As dimensions are sent in with every datapoint, the more dimensions you have the more data you send to us, which could mean higher costs to you if your cloud provider charges for data transfer.

A good example of some things that should be properties would be additional host information. You want to be able to see things like machine_type, processor, or os, but instead of making these things dimensions and sending them with every metric from a host you could make them properties and attach the properties to the host dimension.

Example where ​host:server1 you would set properties ​machine_type:ucs, processor:xeon-5560, os:rhel71. Anytime a metric comes in with the dimension ​host:server1 all the above properties will be applied to it automatically.

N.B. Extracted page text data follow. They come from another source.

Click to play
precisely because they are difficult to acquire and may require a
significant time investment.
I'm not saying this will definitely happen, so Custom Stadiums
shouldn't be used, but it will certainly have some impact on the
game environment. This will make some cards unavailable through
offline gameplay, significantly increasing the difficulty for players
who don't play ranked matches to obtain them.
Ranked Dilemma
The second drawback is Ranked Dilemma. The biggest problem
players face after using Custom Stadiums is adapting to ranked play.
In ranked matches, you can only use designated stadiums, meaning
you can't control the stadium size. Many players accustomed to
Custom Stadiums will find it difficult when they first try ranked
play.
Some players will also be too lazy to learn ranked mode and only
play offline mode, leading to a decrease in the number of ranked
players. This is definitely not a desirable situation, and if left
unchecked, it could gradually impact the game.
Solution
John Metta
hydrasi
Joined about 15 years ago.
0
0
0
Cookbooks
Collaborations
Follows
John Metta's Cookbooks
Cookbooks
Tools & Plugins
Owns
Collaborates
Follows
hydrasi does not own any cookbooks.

Some other examples of use cases for properties would be if you want to know who is the escalation contact for each service or SLA level for every customer. You do not need these items to make metrics uniquely identifiable and you don’t care about the historical values, so they can be properties. The properties could be added to the service dimension and customer dimensions and would then apply to all metrics and MTSs with those dimensions.

What about Tags?

Tags are the 3r​d​ type of metadata that can be used to give context to or help organize your metrics. Unlike dimensions and properties, tags are NOT key:value pairs. ​Tags can be thought of as labels or keywords. Similar to Properties, Tags are applied to your data after ingest via the Catalog in the UI or programmatically via the API.​ Tags can be applied to Metrics, Dimensions or other objects such as Detectors.

Where would I use Tags?

Tags are used when there is a need for a many-to-one relationship of tags to an object or a one-to-many relationship between the tag and the objects you are applying them to. They are useful for grouping together metrics that may not be intrinsically associated.

One example is you have hosts that run multiple applications. You can create tags (labels) for each application and then apply multiple tags to each host to label the applications that are running on it.

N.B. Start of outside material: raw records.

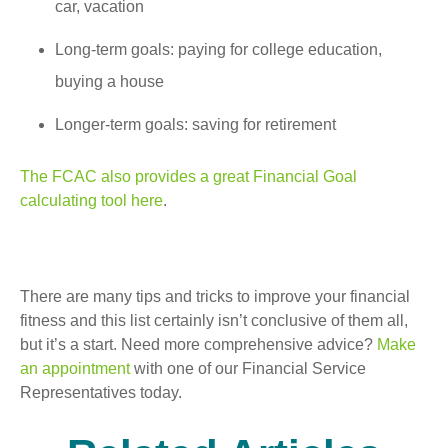
car, vacation
Long-term goals: paying for college education,
buying a house
Longer-term goals: saving for retirement
The FCAC also provides a great Financial Goal
calculating tool here
.
There are many tips and tricks to improve your financial
fitness and this list certainly isn’t conclusive of them all,
but it’s a start. Need more comprehensive advice?
Make
an appointment
with one of our Financial Service
Representatives today.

Example: Server1 runs 3 applications. You create tags ​app1, app2 and app3 and apply all 3 tags to the dimension ​host:server1

To expand on the example above let us say you also collect metrics from your applications.​ You could apply the tags you created to any metrics coming in from the applications themselves. You can filter based on a tag allowing you to filter based on an application, but get the full picture including both application and the relevant host metrics.

Example: App1 sends in metrics with the dimension ​service:application1. You would apply tag ​app1 to the dimension ​service:application1. You can then filter on the tag ​app1 in charts and dashboards.

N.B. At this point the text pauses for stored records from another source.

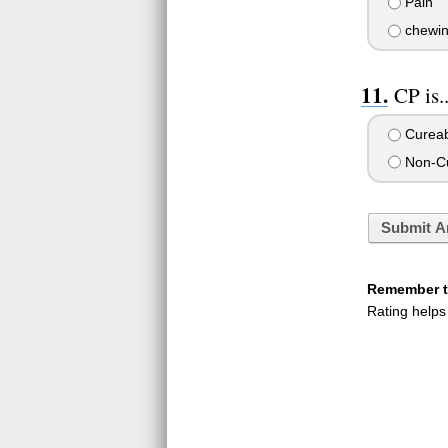
Pain
chewin
CP is.
Cureab
Non-Cu
Submit A
Remember to
Rating helps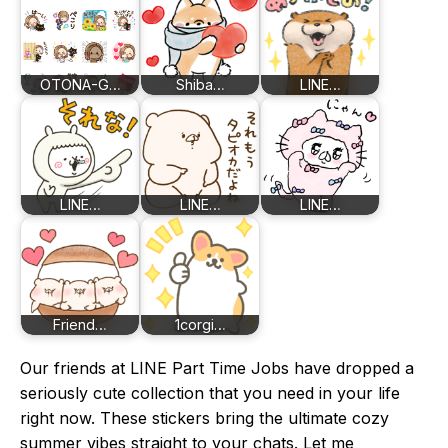
OTONA-G…
Shiba…
LINE…
LINE…
LINE…
LINE…
Friend…
1corgi…
Our friends at LINE Part Time Jobs have dropped a
seriously cute collection that you need in your life
right now. These stickers bring the ultimate cozy
summer vibes straight to your chats. Let me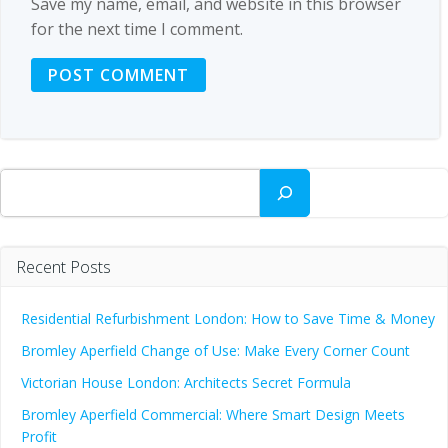
Save my name, email, and website in this browser
for the next time I comment.
Search
Recent Posts
Residential Refurbishment London: How to Save Time & Money
Bromley Aperfield Change of Use: Make Every Corner Count
Victorian House London: Architects Secret Formula
Bromley Aperfield Commercial: Where Smart Design Meets
Profit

Another use case for tags for binary states where there is just one possible value. An example is you do canary testing and when you do a canary deployment you want to be able to mark the hosts that received the new code, so you can easily identify their metrics and compare their performance to those hosts that did not receive the new code. There is no need for a key:value pair as there is just a single value “canary”.

Be aware that while you can filter on tags you cannot use the groupBy function on them. The groupBy function is run by supplying the key part of a key:value pair and the results are then grouped by values of that key pair.

Additional information

For information on sending dimensions for custom metrics please review the ​Client Libraries documentation for your library of choice.

For information on how to apply properties & tags to metrics or dimensions via the API please see the API documentation for ​/metric/:name​ ​/dimension/:key/:value

For information on how to add or edit properties and tags via the Metadata Catalog in the UI please reference the section ​Add or edit metadata in Search the Metric Finder and Metadata catalog.